[Data extracted from a collection]:
^^^^

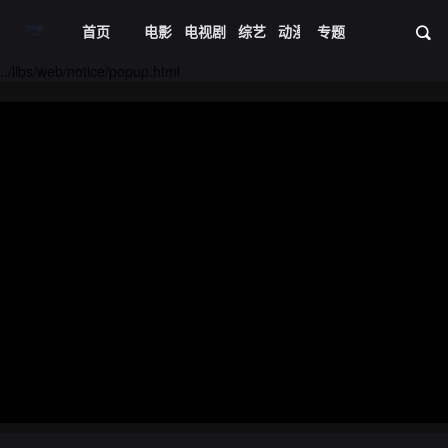
首页
电影
电视剧
综艺
动漫
专题
短剧大全
体育
资
../libs/web/notice/popup.html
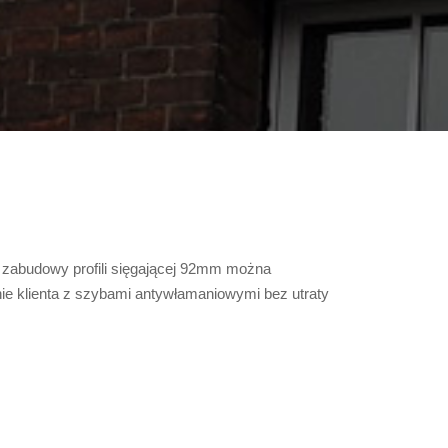
 zabudowy profili sięgającej 92mm można
 klienta z szybami antywłamaniowymi bez utraty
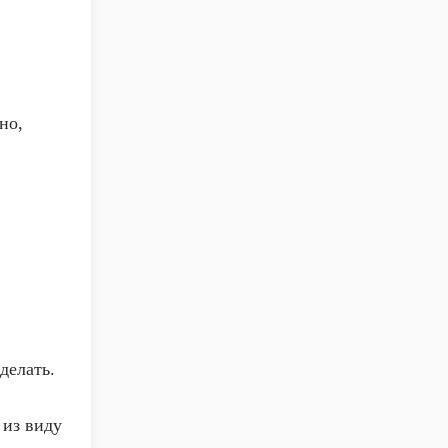
но,
сделать.
 из виду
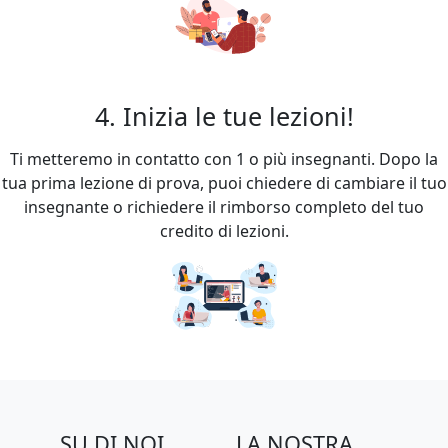
4. Inizia le tue lezioni!
Ti metteremo in contatto con 1 o più insegnanti. Dopo la
tua prima lezione di prova, puoi chiedere di cambiare il tuo
insegnante o richiedere il rimborso completo del tuo
credito di lezioni.
SU DI NOI
LA NOSTRA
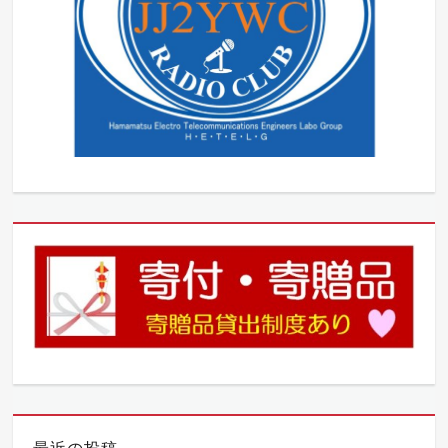
最近の投稿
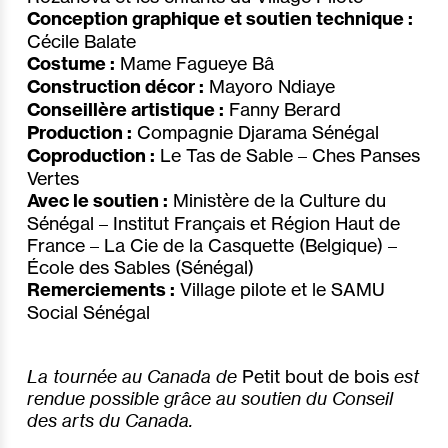
Conception graphique et soutien technique :
Cécile Balate
Costume :
Mame Fagueye Bâ
Construction décor :
Mayoro Ndiaye
Conseillère artistique :
Fanny Berard
Production :
Compagnie Djarama Sénégal
Coproduction :
Le Tas de Sable – Ches Panses
Vertes
Avec le soutien :
Ministère de la Culture du
Sénégal – Institut Français et Région Haut de
France – La Cie de la Casquette (Belgique) –
École des Sables (Sénégal)
Remerciements :
Village pilote et le SAMU
Social Sénégal
La tournée au Canada de
Petit bout de bois
est
rendue possible grâce au soutien du Conseil
des arts du Canada.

^^^^

[What you will do]: From the data, report how many lines hold "Sénégal", leaving out any other words.

[Response]: 4